Flipkart invests Rs 1,431 cr in wholesale unit amid e-com policy concerns

According to the firm's regulatory filings, Flipkart's parent entity was issued '486,861 equity shares through the rights issue on January 7, 2019, at a price of Rs 29,400 per share'

Flipkart
FILE PHOTO: The logo of Flipkart is seen on the company's office in Bengaluru | Photo: Reuters
Peerzada Abrar Bengaluru
Last Updated : Jan 17 2019 | 6:26 AM IST
Flipkart India Private Limited, the wholesale entity of the Walmart-backed home-grown e-commerce company, has received Rs 1,431 crore from its Singapore-based parent entity, Flipkart Private Limited. 

The investment comes at a time when the government is tightening norms for online retailers, with its revised e-commerce policy that could have a huge impact on online retailers such as Flipkart and Amazon.

According to the company’s regulatory filings sourced from business intelligence platform Paper.vc, Flipkart’s parent entity was issued “486,861 equity shares through the rights issue on January 7, 2019, at a price of Rs 29,400 per share.”

Last December, Flipkart had invested Rs 2,190 crore into the same unit.

In 2017-18, Flipkart India Private Limited had seen its net losses jump almost ninefold to Rs 2,064 crore, when compared with the previous year. But, during this period, the firm’s revenues rose 39.11 per cent to Rs 21,658 crore. “The increase in net loss is due to employee benefit expenses, finance cost, (and) purchase of traded goods,” Flipkart had said in the regulatory documents.

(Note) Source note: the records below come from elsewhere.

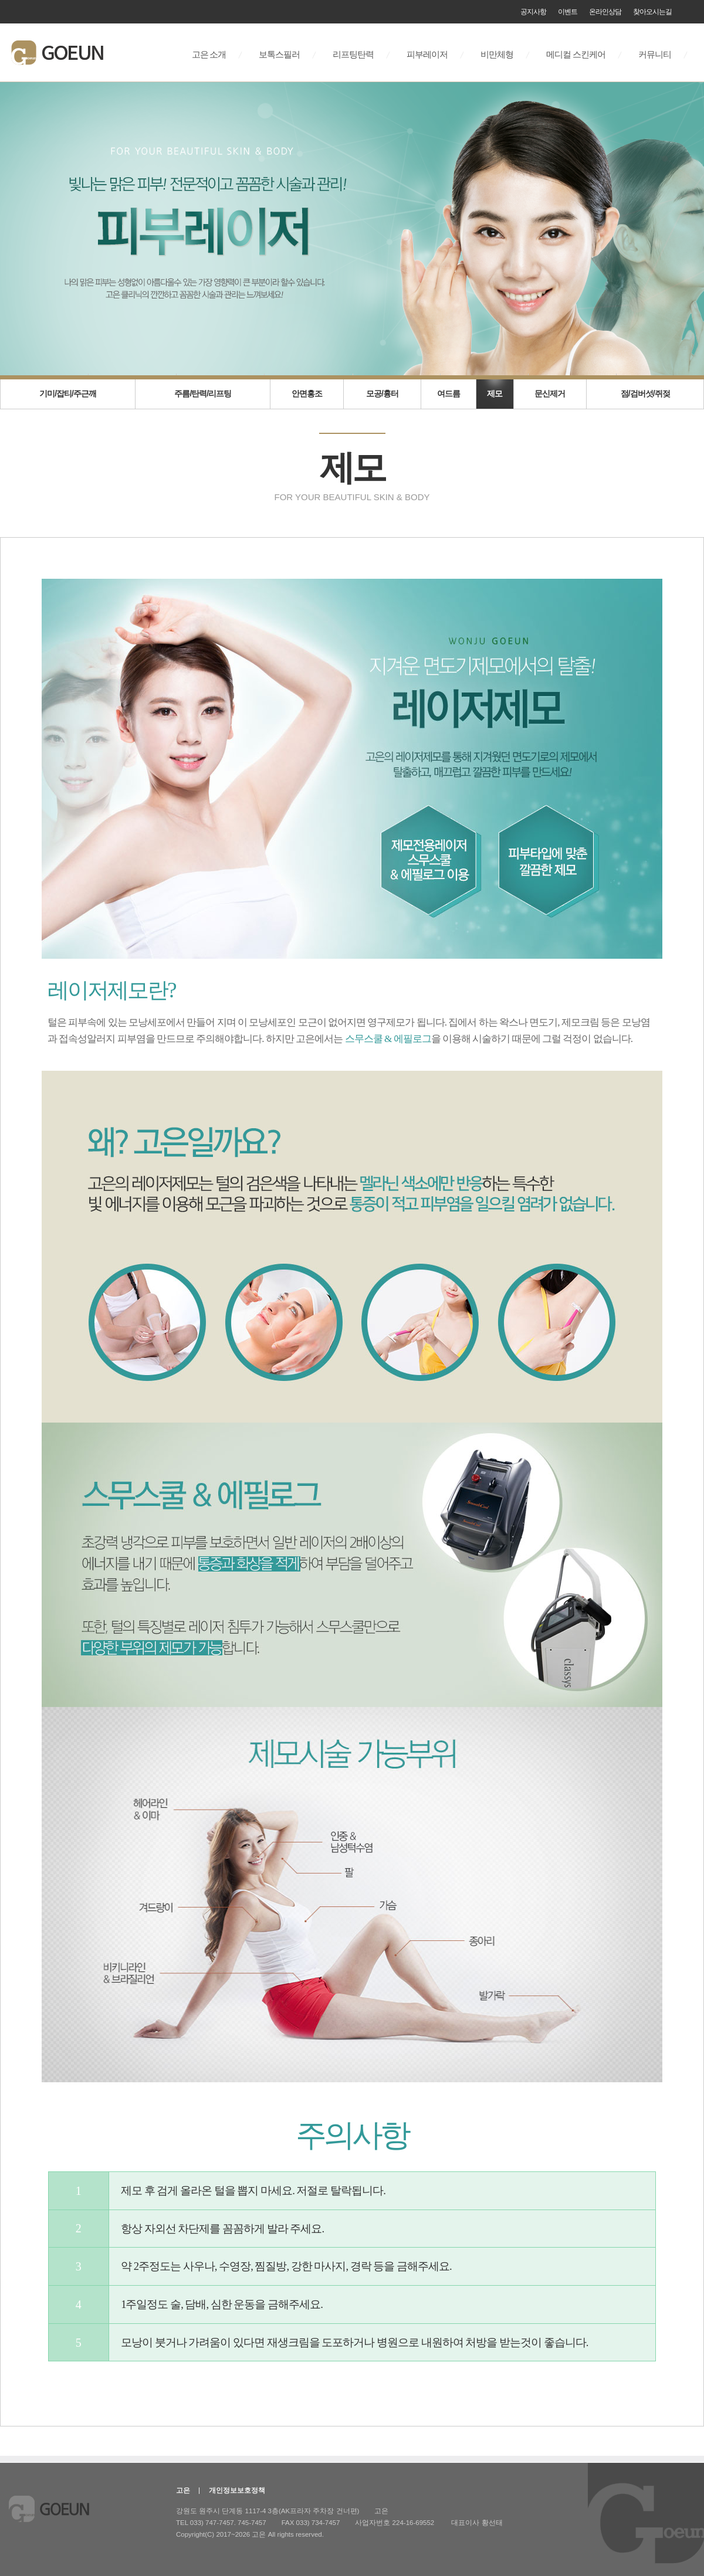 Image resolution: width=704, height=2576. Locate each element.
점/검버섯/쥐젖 (645, 393)
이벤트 (567, 12)
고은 (183, 2490)
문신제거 (549, 393)
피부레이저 (427, 55)
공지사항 (533, 12)
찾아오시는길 (652, 12)
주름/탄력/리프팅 (202, 393)
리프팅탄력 (353, 55)
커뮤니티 (654, 55)
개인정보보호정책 (237, 2490)
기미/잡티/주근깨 (67, 393)
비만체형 (496, 55)
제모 (494, 393)
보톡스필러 (279, 55)
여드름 (448, 393)
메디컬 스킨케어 (575, 55)
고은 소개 (209, 55)
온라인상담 (605, 12)
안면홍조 (307, 393)
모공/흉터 (382, 393)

India’s e-commerce sales are expected to grow at a compound annual growth rate of 30 per cent through 2026-27 and touch $200 billion in gross merchandise value, according to financial services firm Morgan Stanley. In May last year, the US retail giant Walmart bought 77 per cent stake in Flipkart, in a transaction that valued Flipkart for over $20 billion. But the government’s revised e-commerce policy announced in December last year has barred e-commerce players from selling products by firms they own a stake in. Vendors also cannot have more than 25 per cent of their revenues coming from a single platform. The rules, which come into effect on February 1, bar online retailers from selling goods exclusively on their platforms. Major e-commerce companies have written to the government and sought an extension of the deadline.